_Task:_ The copy should hold only the line containing "Segment regions of" and the lines after it through the end of the material, each exact, with no pictures.

BEGIN Records

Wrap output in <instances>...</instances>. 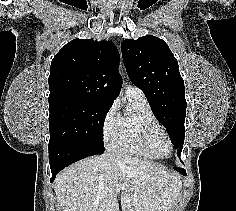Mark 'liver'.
<instances>
[{"instance_id":"1","label":"liver","mask_w":236,"mask_h":211,"mask_svg":"<svg viewBox=\"0 0 236 211\" xmlns=\"http://www.w3.org/2000/svg\"><path fill=\"white\" fill-rule=\"evenodd\" d=\"M167 211L180 179L166 167L125 154L106 153L81 160L54 181L60 211Z\"/></svg>"}]
</instances>
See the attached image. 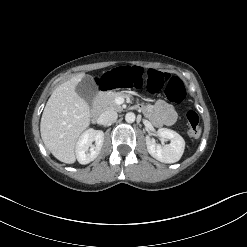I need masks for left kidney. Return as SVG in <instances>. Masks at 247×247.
<instances>
[{
  "label": "left kidney",
  "mask_w": 247,
  "mask_h": 247,
  "mask_svg": "<svg viewBox=\"0 0 247 247\" xmlns=\"http://www.w3.org/2000/svg\"><path fill=\"white\" fill-rule=\"evenodd\" d=\"M158 137L161 141L170 140V144H156L149 136L146 137V145L149 154L163 163H175L183 155L185 141L177 132L167 129H158Z\"/></svg>",
  "instance_id": "obj_1"
}]
</instances>
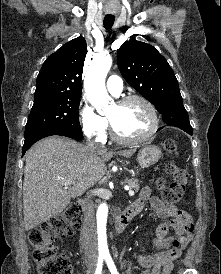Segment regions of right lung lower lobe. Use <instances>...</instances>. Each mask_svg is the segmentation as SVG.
<instances>
[{
  "mask_svg": "<svg viewBox=\"0 0 221 274\" xmlns=\"http://www.w3.org/2000/svg\"><path fill=\"white\" fill-rule=\"evenodd\" d=\"M52 135L66 136L76 140L83 138L82 134L76 133L74 131L65 130V129H47L29 136H26L22 153L24 154L38 140L48 136H52Z\"/></svg>",
  "mask_w": 221,
  "mask_h": 274,
  "instance_id": "1",
  "label": "right lung lower lobe"
}]
</instances>
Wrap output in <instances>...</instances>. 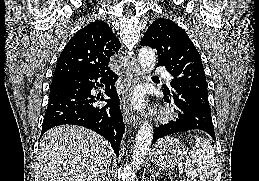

END Records

_Output below:_
Segment regions of right lung lower lobe. Use <instances>...</instances>. Each mask_svg is the segmentation as SVG.
<instances>
[{
  "mask_svg": "<svg viewBox=\"0 0 221 274\" xmlns=\"http://www.w3.org/2000/svg\"><path fill=\"white\" fill-rule=\"evenodd\" d=\"M52 135L66 136L76 140L83 138L82 134L76 133L74 131L65 130V129H47L29 136H26L22 153L24 154L38 140L48 136H52Z\"/></svg>",
  "mask_w": 221,
  "mask_h": 274,
  "instance_id": "1",
  "label": "right lung lower lobe"
}]
</instances>
Wrap output in <instances>...</instances>. 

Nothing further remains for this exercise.